Making better use of variables
Most of those other things came down to understanding how to persuade Grav to do my bidding. A simple example: the default template Grav uses to build a page is based on the name of the file that contains the main content of the page. In the blog section, to date, that means that every single post is called
item.md which tells Grav to use the
item template. I wanted the option to call the file by a more useful name, but still have it use a specific template. All it needs is a value in the file's front matter for
template: walk but actually making use of that is quite liberating. The same logic applies to other things I might want to change on a per-post basis. So, when it comes to the data for a walk, rather than storing each walk's data with an identical name, so the template knows which file to work with, I can add the filename to the front matter and use a name that means something to me. Again, liberating.

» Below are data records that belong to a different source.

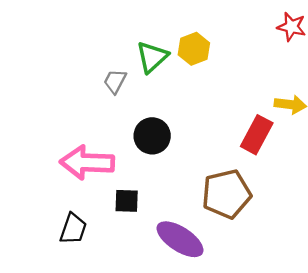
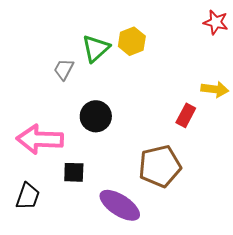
red rectangle: (257, 135) -> (186, 115), size x0.7

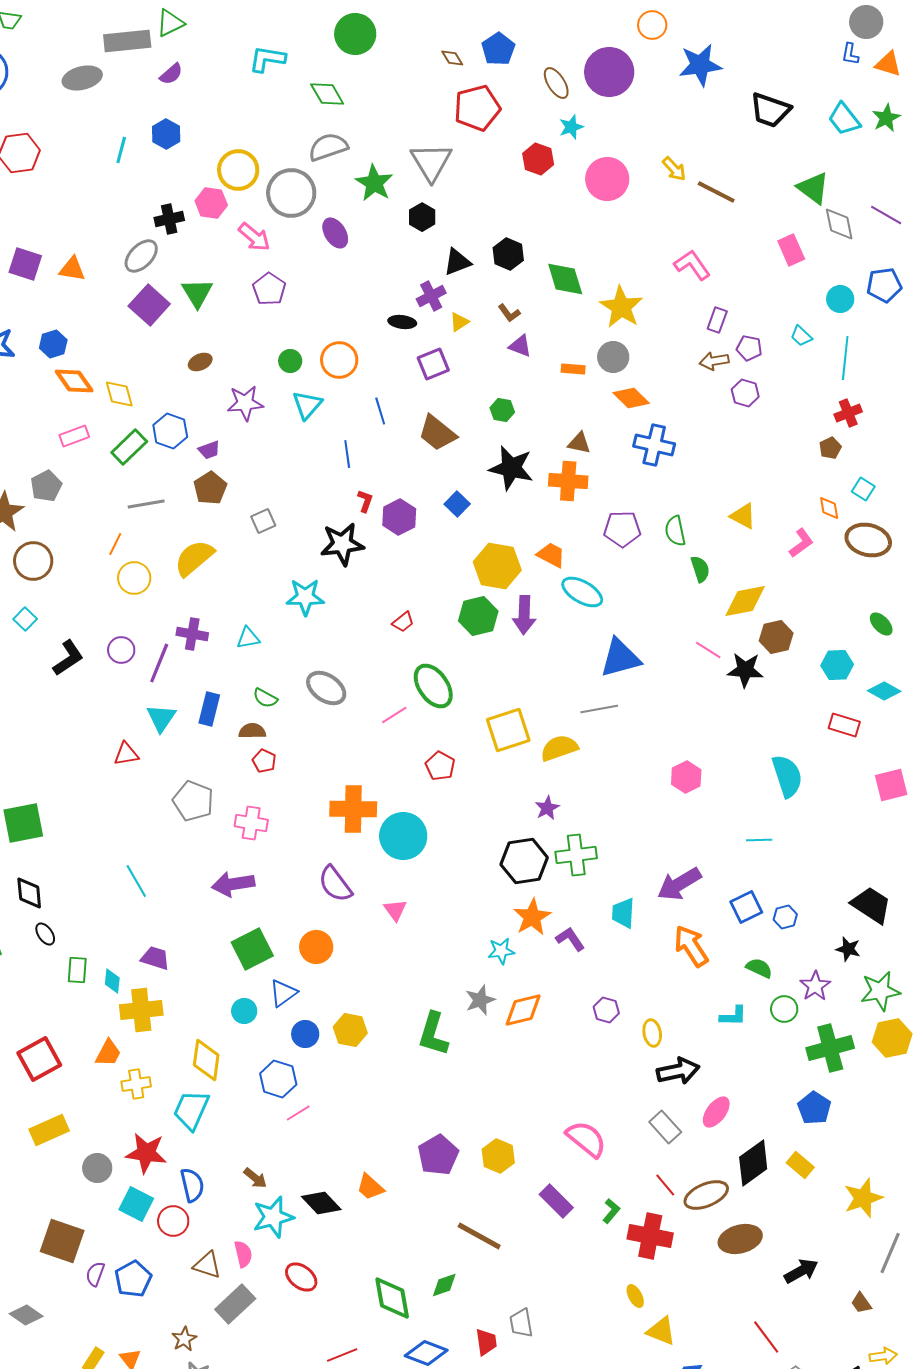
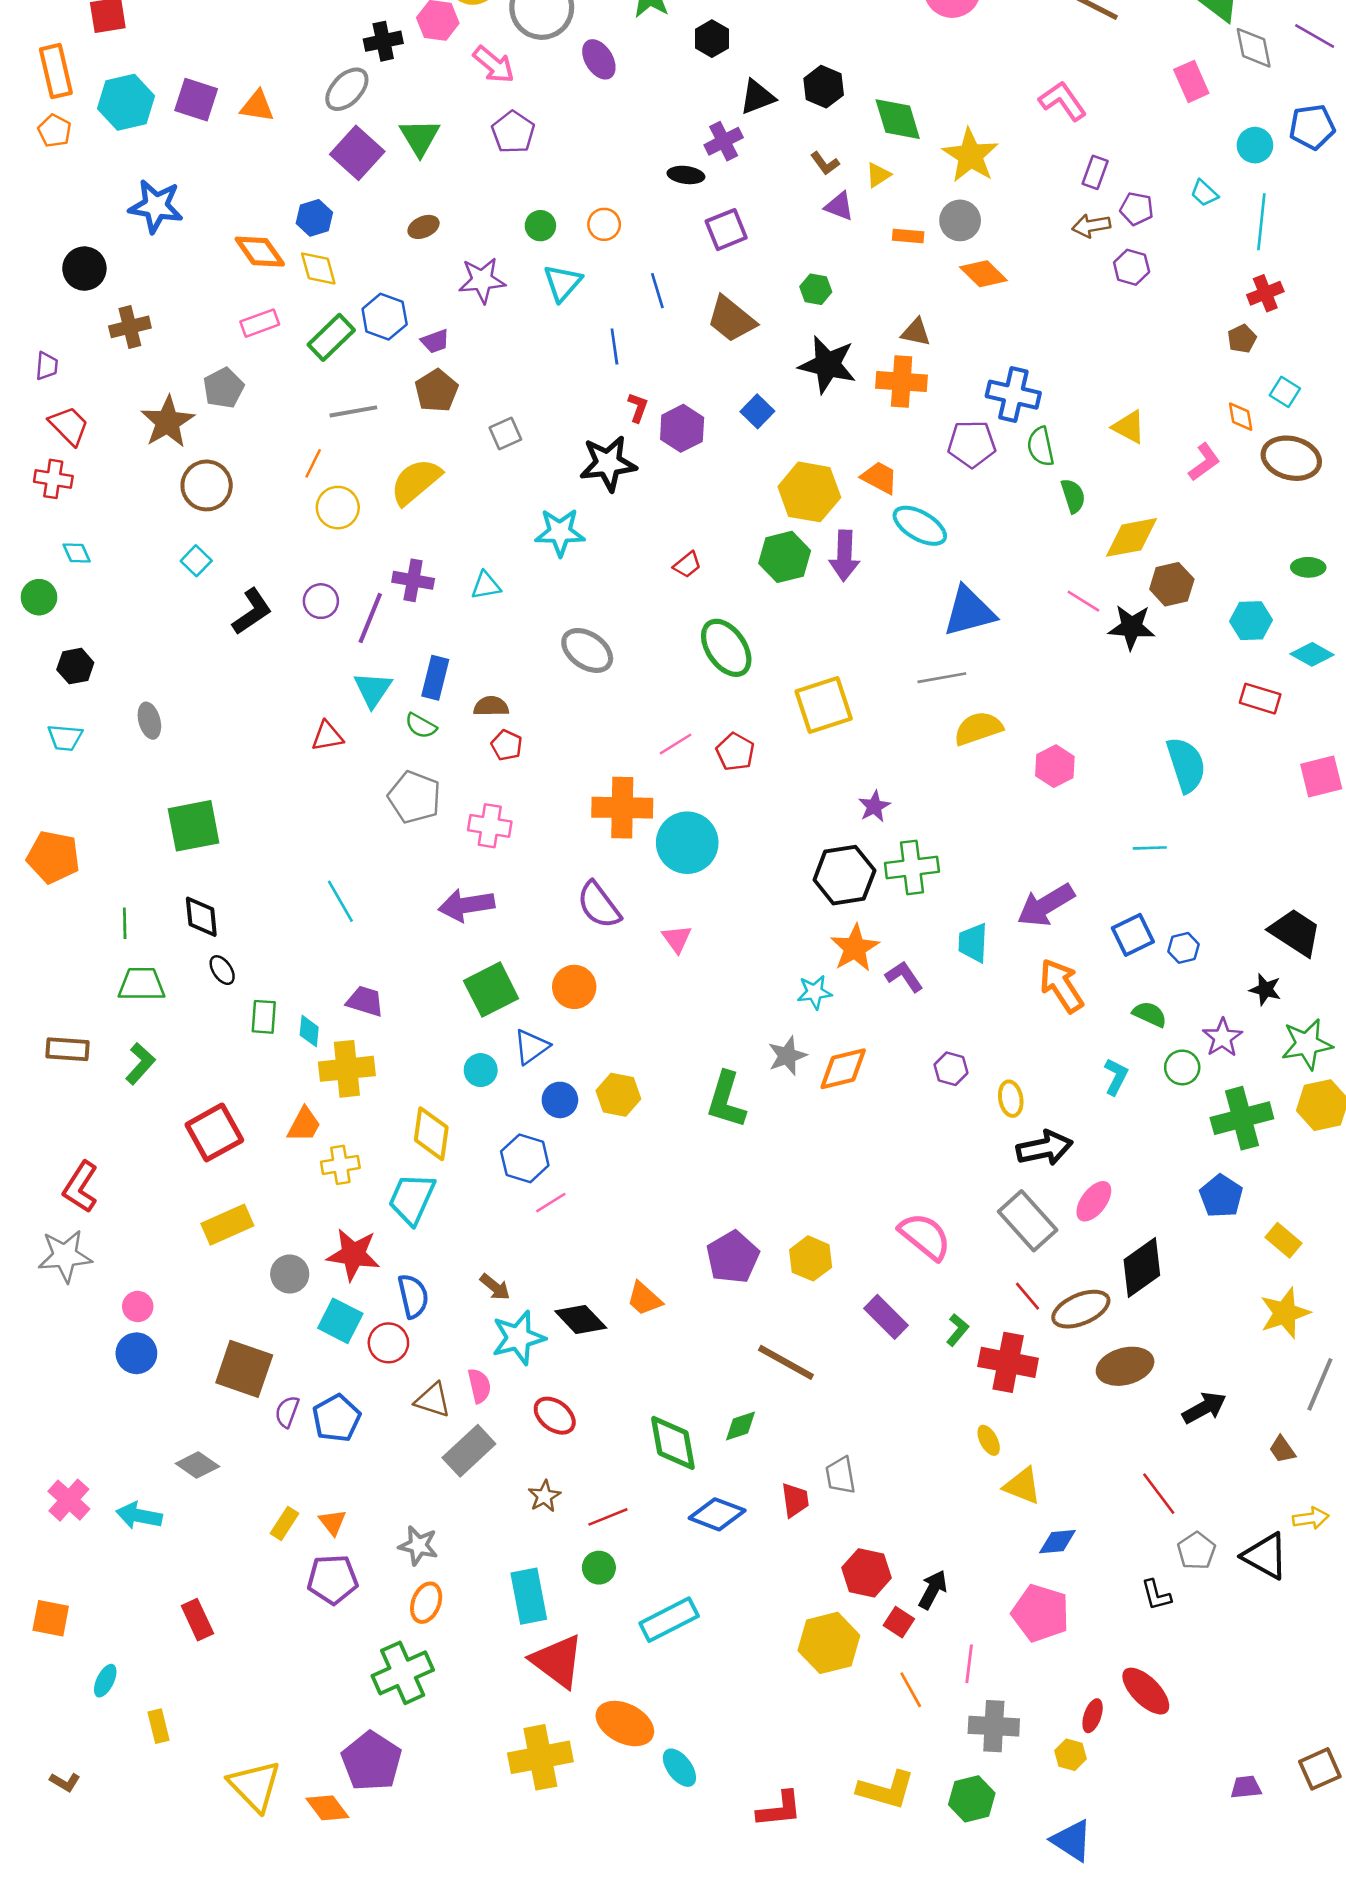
yellow triangle: (459, 322) -> (878, 175), moved
blue hexagon: (53, 344) -> (314, 218), moved
orange circle: (339, 360) -> (604, 224), size x0.7
blue cross: (654, 445) -> (1013, 395), moved
green ellipse: (881, 624) -> (1308, 567), turned -45
green semicircle: (265, 698) -> (421, 726), moved
pink line: (394, 715) -> (676, 744), moved
yellow semicircle: (559, 748) -> (978, 728), moved
cyan L-shape: (733, 1016) -> (1116, 1077), turned -64
gray rectangle: (665, 1127) -> (1028, 1221), size x1.4
yellow rectangle: (800, 1165) -> (1284, 1240), moved
brown star: (184, 1339) -> (544, 1496), moved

The more difficult task was to extract some additional data that Trails provides, a clutch of different metadata and summary statistics. Mostly, this required a lot of trial and error to work out the structure of the data file and how to get at only the bits I wanted. And that required building up an understanding of how Twig, which is the templating engine that Grav uses, thinks about arrays. I got there in the end, with the name Trails gives the walk, the time at which it took place (I wanted only the date) and an array of summary statistics that I can display with the route. I could pretty that up a bit, but it will do for now.
The challenge with the summary statistics is that Trails does not give me the units for each measurement2, so I cannot easily show the units with the number. I've thought of various tricky ways of doing that, but have other, more urgent things to do, so that too will have to wait.
I do need jQuery
A part of the script to display the route uses jQuery to read the data from the file. People suggested this was not a great idea, if it could be avoided, and even pointed me to the very helpful You Might Not Need jQuery. While I don't fully understand why jQuery is not such a great idea, I was happy to at least try to get rid of it. Unfortunately, a straightforward copy-and-paste of the example there gave rise to an impenetrable error. After trying everything I (and my neighbour) could think of, I eventually just gave up. I guess that's a bad mark for me.
What I learned
The most important take-home this time was the value of sitting next to people who know more than me. Just explaining the problem I was having, helped me to see solutions for myself. Rubber-ducking, but with a real-live human instead of a rubber duck. Thanks to everyone who was so generous with their expertise.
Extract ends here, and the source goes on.